BÜYÜLÜ ORMANLARIN PERİSİ DE UÇTU GİTTİ...
İnanılmaz ama gerçek,,, Güzel insanlar bir bir göçüyor bu dünyadan. Vic Chesnutt'un intiharından sonra, Lhasa da 1 Ocak'ta bir süredir mücadele ettiği göğüs kanserine yenik düşmüş. İkisi de arkalarında en güzel şarkıları bıraktılar. Lhasa'nın son albümünden sonra yazdığım yazıyla onu bir kere daha hatırlamak istedim...

........


Lhasa ile yıllar once, bir Babylon Juke Box partisinde tanıştım. Ahmet Uluğ bir İspanyolca şarkı çalmaya başlamıştı. Birden olduğum yerde kaldım. Dipten, derinden, insanı tam yüreğinden yakalayan bir sesle karşı karşıyaydım. Ahmet’e ne çaldığını sorunca, Lhasa’nın ilk albümü La Llorona’nın kapağını gösterdi. Hemen kendilerini duendeli sanatçılar listeme aldım. Duende, bilirsiniz herhalde, Lorca sayesinde tanıdığımız bir kavram. Flamenko sanatçılarını anlatırken kullanır bu deyimi Lorca. Onların bilinçten değil, karanlık bir dünyadan, toprağın altından gelen bir güçten beslendiklerini söyler. Yaşlı bir gitar ustasından alıntı yapar hatta: “Duende gırtlakta bulunmaz; ayak tabanlarından yukarıya doğru, içeriden yükselir”. Ama bu kadar duende dersi yeter... Fazlasını merak eden Yapı Kredi Yayınlarında bir kaç yıl önce yayınlanan Federico García Lorca: Profil adlı kitaba baksın...

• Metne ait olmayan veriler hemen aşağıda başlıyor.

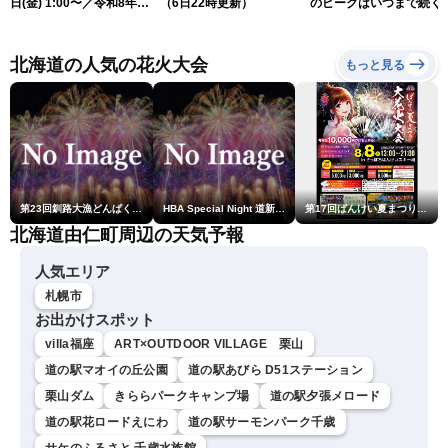
日(金) 1:00〜／令和8年熊
（6日22時更新）
のピークはいつまで続く
本地震情報 台風13号が沖
（6日18時更新）
縄に接近〈ウェザーニュー
スLiVE〉
北海道の人気の花火大会
もっと見る
第23回釧路大漁どんぱく花火大会 ～道新・光と音のファンタジー～
HBA Special Night 道新・秋華火（はなび）
第17回ばんけい夏まつり大花火大会
北海道由仁町周辺の天気予報
人気エリア
札幌市
お出かけスポット
villa福座
ART×OUTDOOR VILLAGE 栗山
道の駅マオイの丘公園
道の駅あびら D51ステーション
栗山ダム
きららパークキャンプ場
道の駅夕張メロード
道の駅花ロードえにわ
道の駅サーモンパーク千歳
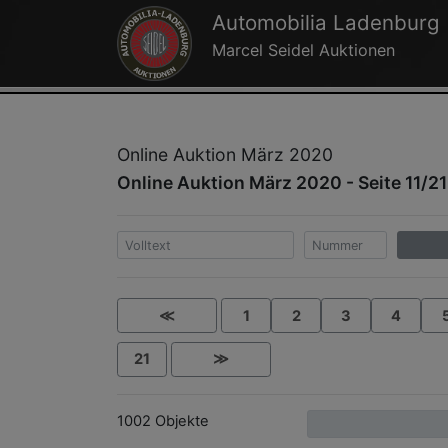
Automobilia Ladenburg
Marcel Seidel Auktionen
Online Auktion März 2020
Online Auktion März 2020 - Seite 11/21
≪
1
2
3
4
21
≫
1002 Objekte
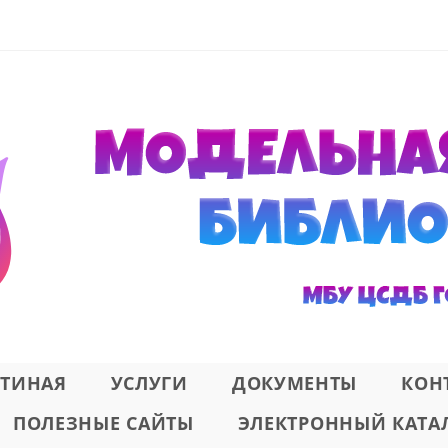
СТИНАЯ
УСЛУГИ
ДОКУМЕНТЫ
КОН
ПОЛЕЗНЫЕ САЙТЫ
ЭЛЕКТРОННЫЙ КАТА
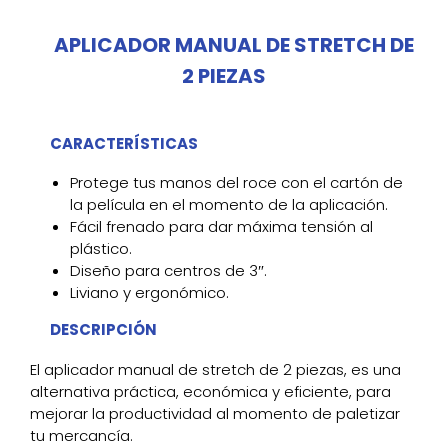
APLICADOR MANUAL DE STRETCH DE
2 PIEZAS
CARACTERÍSTICAS
Protege tus manos del roce con el cartón de
la película en el momento de la aplicación.
Fácil frenado para dar máxima tensión al
plástico.
Diseño para centros de 3″.
Liviano y ergonómico.
DESCRIPCIÓN
El aplicador manual de stretch de 2 piezas, es una
alternativa práctica, económica y eficiente, para
mejorar la productividad al momento de paletizar
tu mercancía.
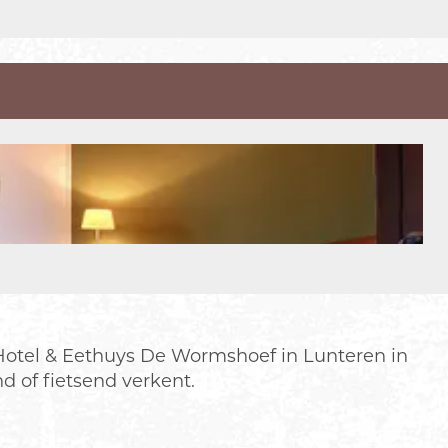
 Hotel & Eethuys De Wormshoef in Lunteren in
 of fietsend verkent.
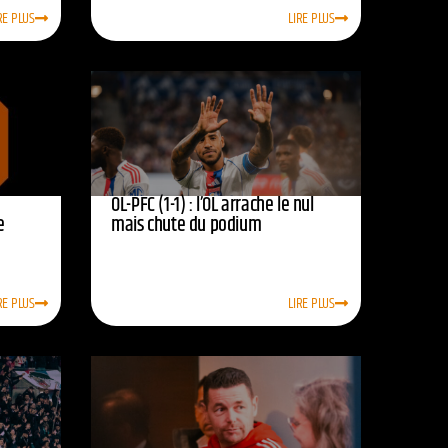
RE PLUS
LIRE PLUS
OL-PFC (1-1) : l’OL arrache le nul
e
mais chute du podium
RE PLUS
LIRE PLUS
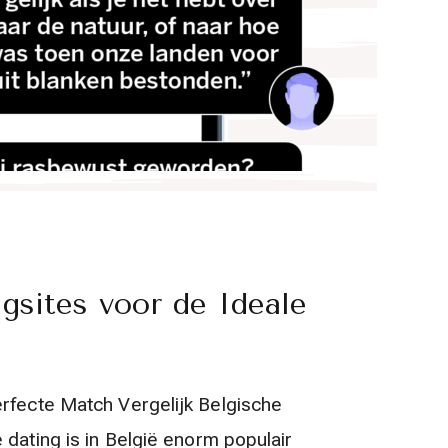
ngsites voor de Ideale
erfecte Match Vergelijk Belgische
 dating is in België enorm populair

1998 yılında çıkan bu ilk albümünde Lhasa sadece İspanyolca şarkılar söyler. Meksika efsanelerinde, bildiğimiz Latin ritmlerinde dolaştırır bizi, ama bambaşka bir seda ekler bunlara. Müziğinde ve sözlerinde ışık ve karanlık; aşk ve hınç, umut ve hüzün birarada yer alır. “Müziğimin hem dramatik hem de sıcakkanlı olmasını sağlayan da bu,” diyor Lhasa ve ekliyor bir röportajında: “Hatta bu çatışma, varoluşumun özünü oluşturuyor. Işığa varabilmek için her zaman karanlık bir dönemden geçmem gerekir.”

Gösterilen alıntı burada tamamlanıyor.